Outcome(s): This session will provide an overview of UBC ARC Sockeye and how users can best utilize it to conduct their research. 
​​​​​​
Instructors: 

  • Roman Baranowski is a Software Architect with UBC Advanced Research Computing (ARC). Roman has been involved in HPC since 1991 and has been working as the UBC Site Lead for Compute Canada/WestGrid since 2003. In addition, Roman is a member of the Compute Canada Storage National Team and serves on the National Team: Simon Fraser University. His background is in Theoretical and Computational Physics and Chemistry with a PhD from Memorial University in St. John's, Newfoundland.
  • Ryan Thomson is a Systems Architect with UBC Advanced Research Computing (ARC). Ryan began his professional career in systems administration at the University of Calgary where he supported the BioNMR and Biocomputing research programs. In 2007, Ryan moved to Vancouver where he naturally found a new home with the Pacific Parkinson's Research Centre at the University of British Columbia, supporting the Positron Emission Tomography and Magnetic Resonance Imaging research programs. Ryan eventually joined MedIT at UBC to support the administrative, teaching and research technology needs of the Faculty of Medicine and Distributed Medical Program.
  • Wade Klaver is a Systems Administrator with UBC Advanced Research Computing (ARC). Wade began his career in Canada’s oil and gas sector, finally coming to UBC after more than a decade spent with various high tech start-ups in the Okanagan Valley where he worked as a programmer, Linux and UNIX system administrator, network engineer and manager. 
[3.15pm - 5.15pm] Chinook 101

 UBC ARC Chinook is a new object storage platform, available to UBC researchers by application. Chinook storage is accessed via Globus for data transfer and data sharing. Recommended for researchers who have a Chinook allocation or are planning to apply for access.
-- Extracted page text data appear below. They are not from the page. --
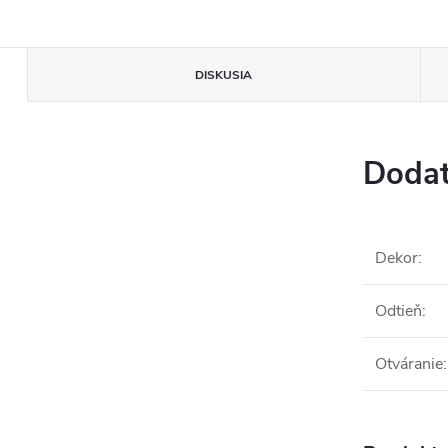
DISKUSIA
Dodat
Dekor
:
Odtieň
:
Otváranie
:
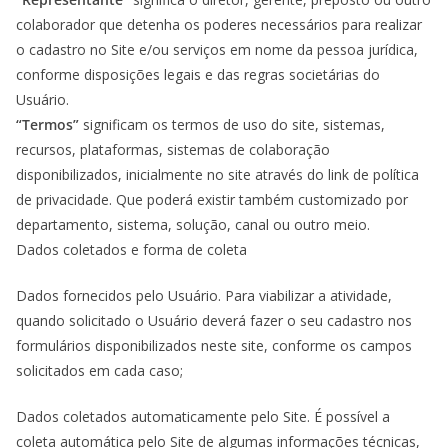
colaborador que detenha os poderes necessários para realizar
o cadastro no Site e/ou serviços em nome da pessoa jurídica,
conforme disposições legais e das regras societárias do
Usuário.
“Termos”
significam os termos de uso do site, sistemas,
recursos, plataformas, sistemas de colaboração
disponibilizados, inicialmente no site através do link de política
de privacidade. Que poderá existir também customizado por
departamento, sistema, solução, canal ou outro meio.
Dados coletados e forma de coleta
Dados fornecidos pelo Usuário. Para viabilizar a atividade,
quando solicitado o Usuário deverá fazer o seu cadastro nos
formulários disponibilizados neste site, conforme os campos
solicitados em cada caso;
Dados coletados automaticamente pelo Site. É possível a
coleta automática pelo Site de algumas informações técnicas,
This session will include: 

  • What is object storage? What can it be used for?
  • How to set up a Chinook allocation?
  • What are the best practices when using Chinook?

Level: Beginner 
Prerequisite(s): None
Outcome(s): This session will help users better understand the Chinook Object Storage service and how to use Globus to transfer and share data.

Instructors: 

  • Michael Tang is a Scientific Analyst with UBC Advanced Research Computing (ARC). Michael has a Bachelor of Applied Science in Computer Engineering from UBC. Before joining UBC’s Advanced Research Computing team, he was the Database Manager at the Centre for Clinical Epidemiology and Evaluation supporting the Centre’s data management needs including the use of REDCap. 
  • Ryan Thomson is a Systems Architect with UBC Advanced Research Computing (ARC). Ryan began his professional career in systems administration at the University of Calgary where he supported the BioNMR and Biocomputing research programs. In 2007, Ryan moved to Vancouver where he naturally found a new home with the Pacific Parkinson's Research Centre at the University of British Columbia, supporting the Positron Emission Tomography and Magnetic Resonance Imaging research programs. Ryan eventually joined MedIT at UBC to support the administrative, teaching and research technology needs of the Faculty of Medicine and Distributed Medical Program.

Wednesday, July 14th, 2021 

[10.00am - 12.00pm] DRI Open House 

This Q&A session is open to all registrants of the HPC Bootcamp.  Participants are encouraged to submit questions regarding UBC's digital research infrastructure, WestGrid, and Compute Canada resources ahead of the session.